1

I would like to use Bonferroni-adjusted p-values in a ggplot showing comparison bars, but I can't seem to figure it out.

If I use t.test method...

ggplot(iris, aes(x = Species, y = Sepal.Length)) +
  geom_boxplot() + # using `ggsignif` to display comparison of interest
  geom_signif(
    comparisons = list(c("versicolor", "virginica"),c('versicolor','setosa'), c('virginica', 'setosa')),
    map_signif_level = TRUE,
    test = t.test,
    step_increase = .1,
    margin_top = 0.1,
    vjust = 0.5,
    textsize = 3)

...then I can't add the bonferroni correction.

If I instead use the t_test method (which DOES include a way to implement the bonferroni)...

ggplot(iris, aes(x = Species, y = Sepal.Length)) +
  geom_boxplot() + # using `ggsignif` to display comparison of interest
  geom_signif(
    comparisons = list(c("versicolor", "virginica"),c('versicolor','setosa'), c('virginica', 'setosa')),
    map_signif_level = TRUE,
    test = t_test, # This method doesn't work inside geom_signif()
    p.adjust.method = "bonferroni" 
    step_increase = .1,
    margin_top = 0.1,
    vjust = 0.5,
    textsize = 3)

...it doesn't work at all, because t_test does not work in this context.

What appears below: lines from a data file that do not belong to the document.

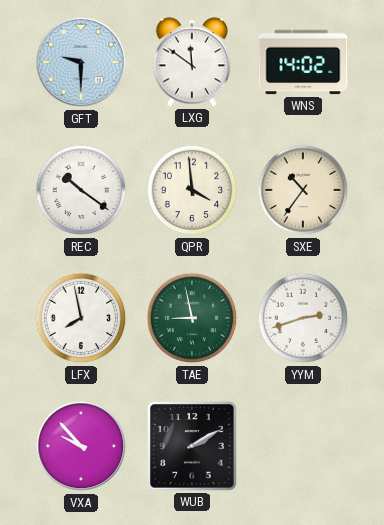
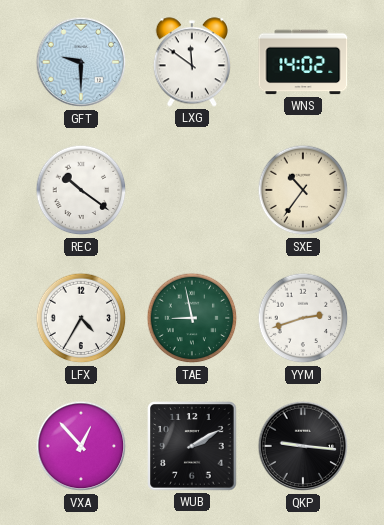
QPR: 3:59 -> none
LFX: 7:58 -> 4:35
VXA: 9:53 -> 12:53
QKP: none -> 9:16
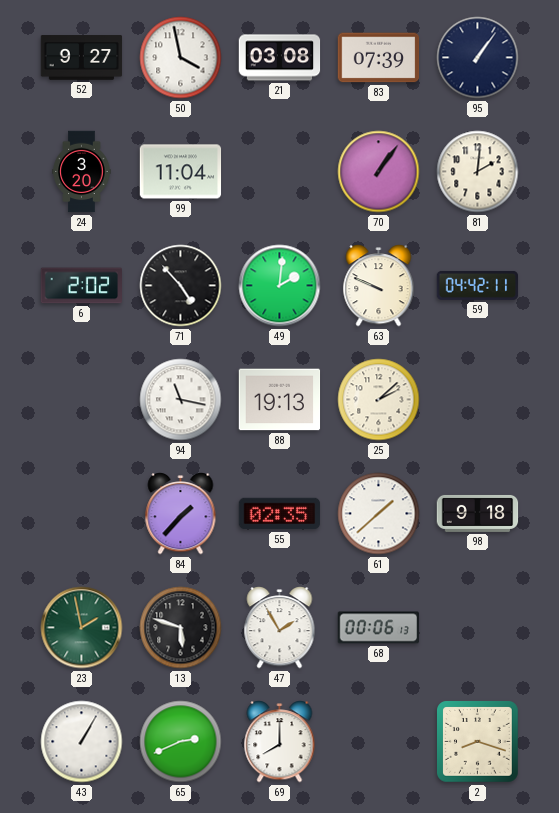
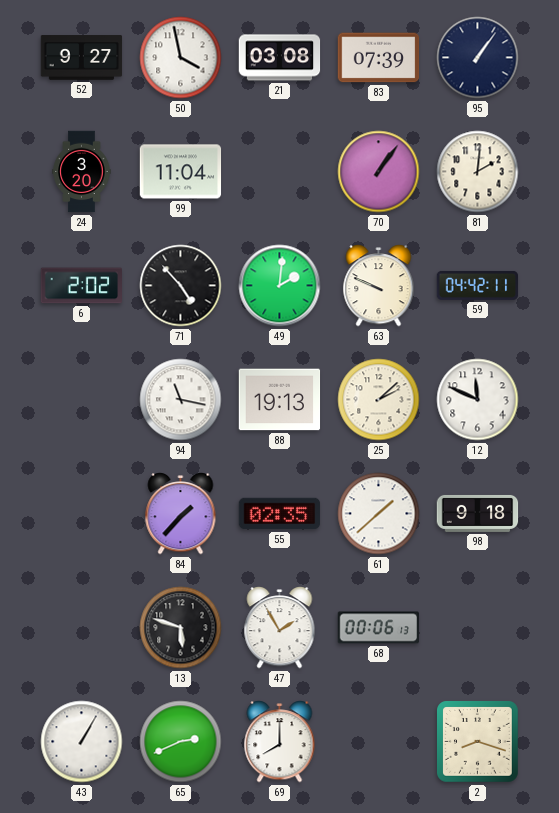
12: none -> 11:49
23: 1:58 -> none
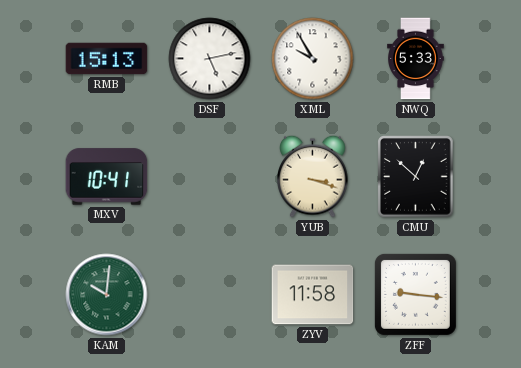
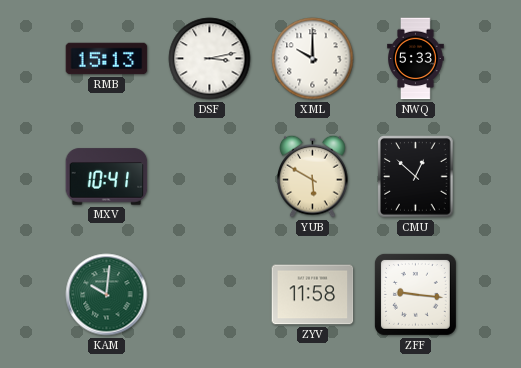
DSF: 5:13 -> 3:13
XML: 9:55 -> 10:00
YUB: 3:18 -> 5:50
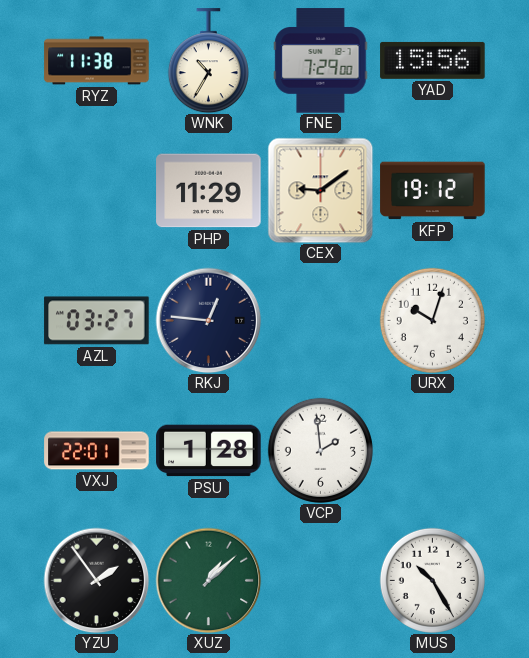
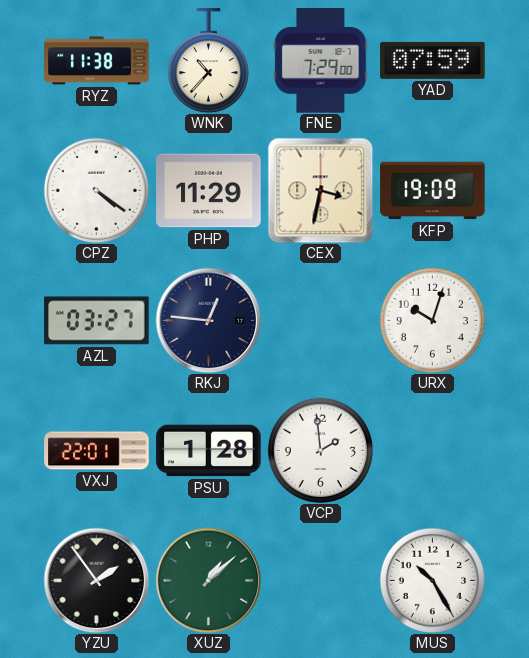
WNK: 10:35 -> 10:37
YAD: 15:56 -> 07:59
CPZ: none -> 4:21
CEX: 9:09 -> 3:32
KFP: 19:12 -> 19:09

Any suggestions on how to include bonferroni-adjusted p-values on a ggplot?

TIA

JayPeerachai
  • 3,499
  • 3
  • 14
  • 29
datakritter
  • 590
  • 5
  • 19
  • Does it really have to be `ggplot2`? I could provide a solution using low level graphics. – jay.sf Dec 31 '21 at 22:55
  • 1
    Perhaps not, but maintenance will be easier in ggplot since most of my workplace is familiar with that. I'm open to a base R solution if it is straightforward enough that we can maintain it. – datakritter Dec 31 '21 at 23:23

1 Answers1

2

Here comes a base R solution. First, do a pairwise.t.test of value variable on group variable, while specifying the method for the adjustment.

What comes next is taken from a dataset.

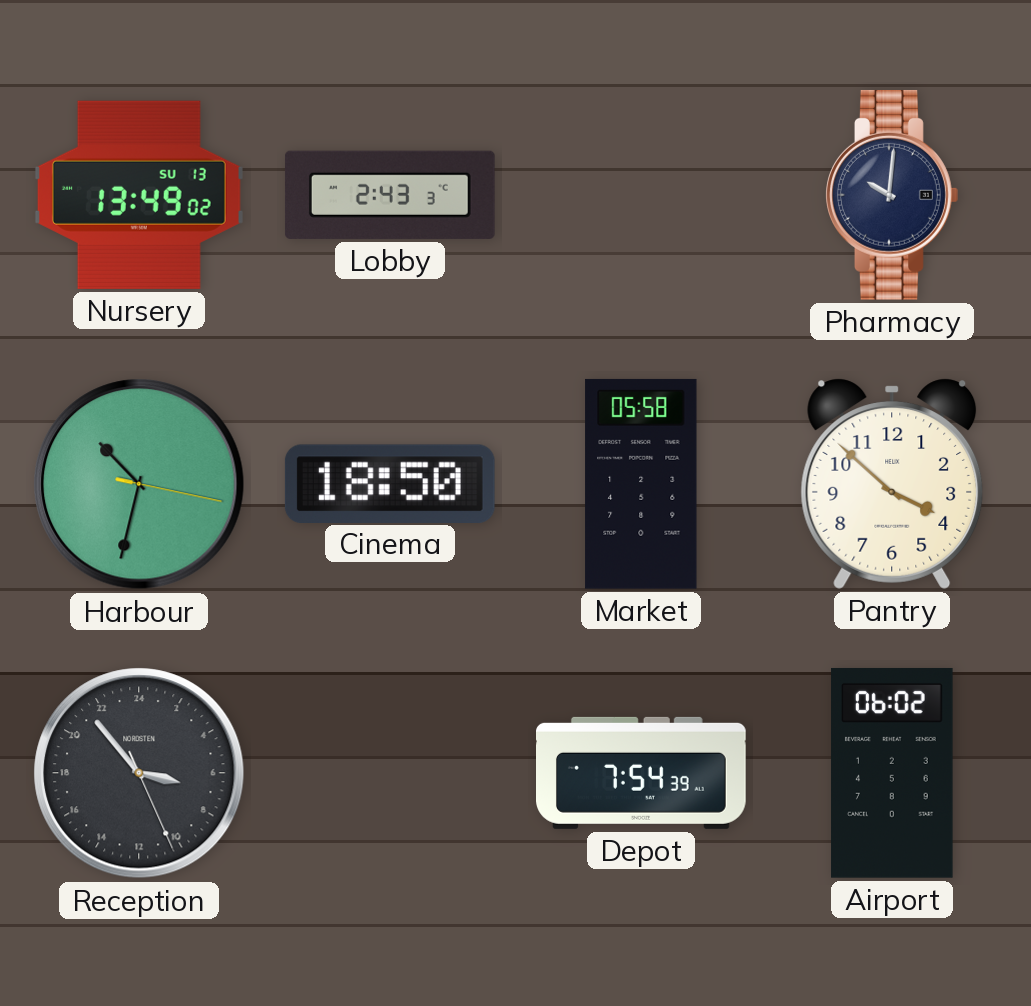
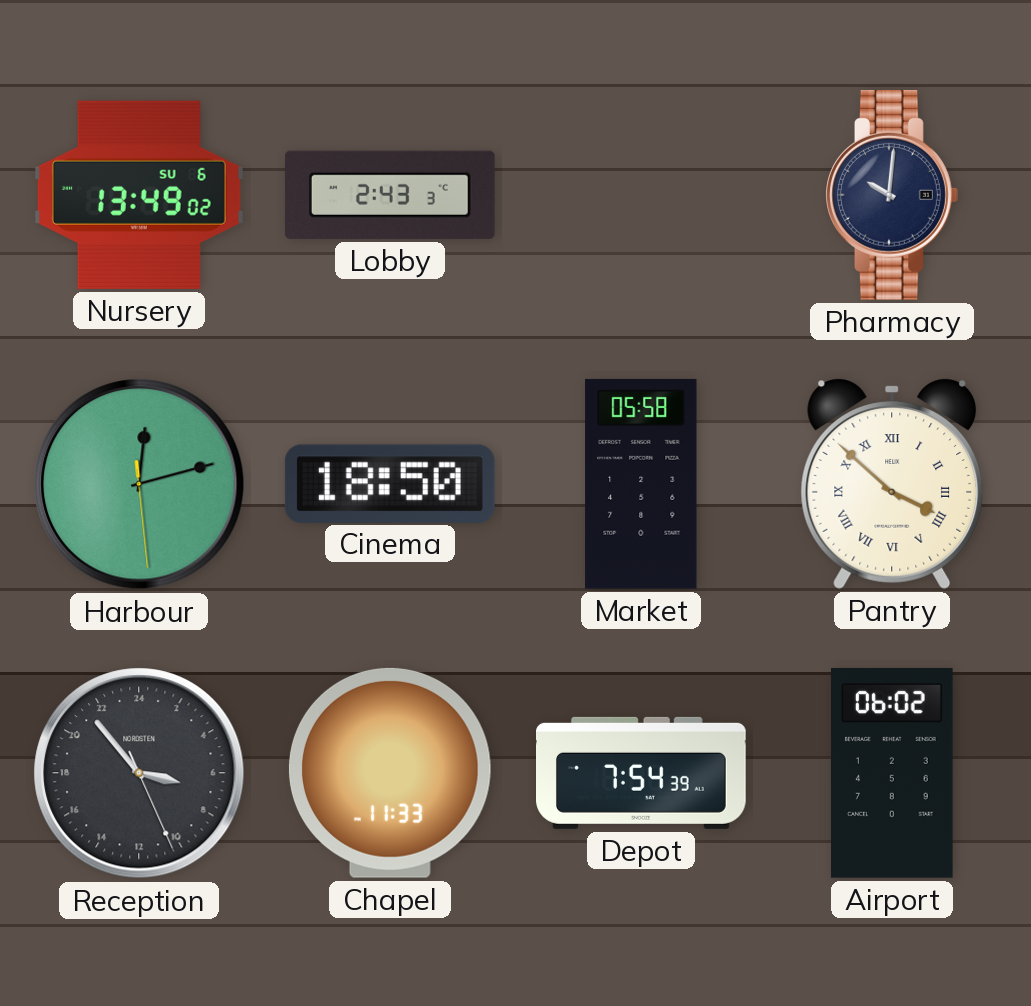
Nursery date: SU 13 -> SU 6
Harbour: 10:32 -> 12:12
Pantry numerals: Arabic -> Roman
Chapel: none -> 11:33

p1 <- with(iris2, pairwise.t.test(Sepal.Length, Species, 
                                  p.adjust.method="bonferroni"))$p.value

Then make a boxplot() and in mapply's use arrows() for the ranges and text to put something on it, e.g. p-values. Here a rather hard-coded example; the logic is the following: x-values* are on 1, 2, ... n levels (of "Species" in this case), and y-values* are "above" the boxes, whose upper limit is max(Sepal.Length). The x, y values are put into vectors.

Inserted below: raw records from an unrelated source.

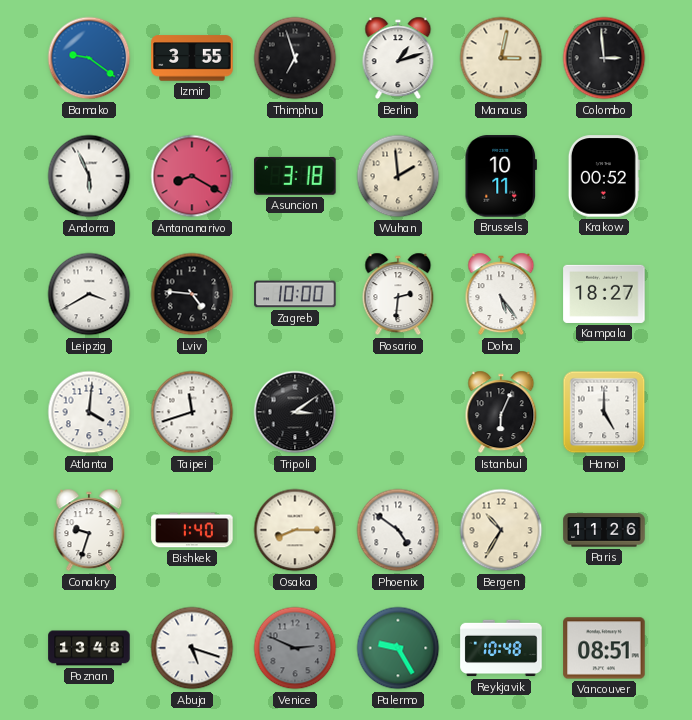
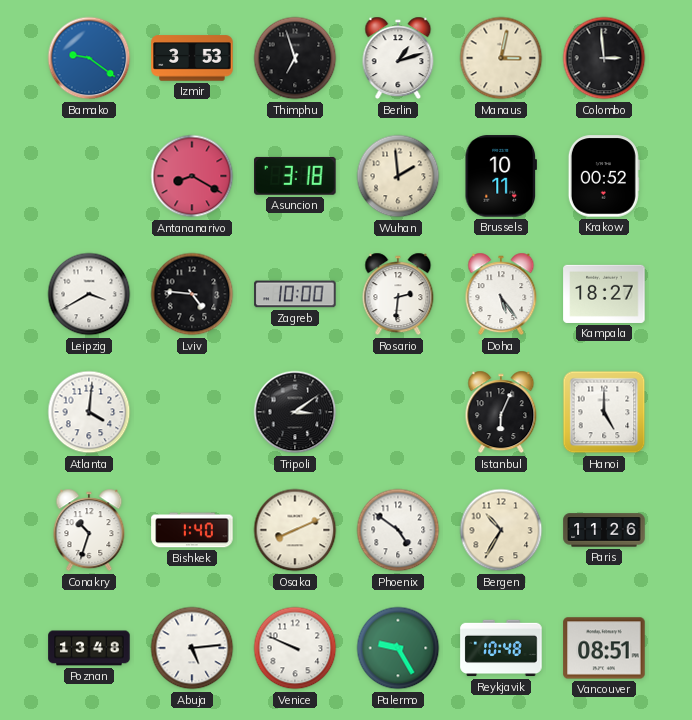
Izmir: 3:55 -> 3:53
Andorra: 5:56 -> none
Taipei: 11:42 -> none
Conakry: 9:33 -> 10:33
Osaka: 8:15 -> 8:11
Abuja: 5:18 -> 5:14
Venice: 2:49 -> 9:49
Venice dial: grey -> white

*See documentations ?arrows, ?text for further details.

ylim. <- with(iris, range(Sepal.Length)) + c(0, 1)  ## define ylim

boxplot(Sepal.Length ~ Species, iris2, ylim=ylim.)
mapply(\(w, x, y, z) arrows(w, x, y, z, code=3, angle=90, length=.05),
       c(1, 2, 1), c(7.75, 8, 8.25), c(2, 3, 3), c(7.75, 8, 8.25))
mapply(\(x, y, z) text(x, y, bquote(italic(p)*'='*.(z)), cex=.7),
       c(1.5, 2, 2.5), c(7.85, 8.35, 8.1), formatC(p1[!is.na(p1)], 3, fo='f'))

Note: R >= 4.1 used.

Gives:

enter image description here

If you prefer significance stars, you could try the following,

c('', '*', '**', '***')[rowSums(outer(p1[!is.na(p1)], 
                                      c(1, .05, .01, .001), `<`))]

and put it as z in the text-mapply.


Data:

set.seed(42)
iris2 <- iris[sample(nrow(iris), 21), ]
jay.sf
  • 60,139
  • 8
  • 53
  • 110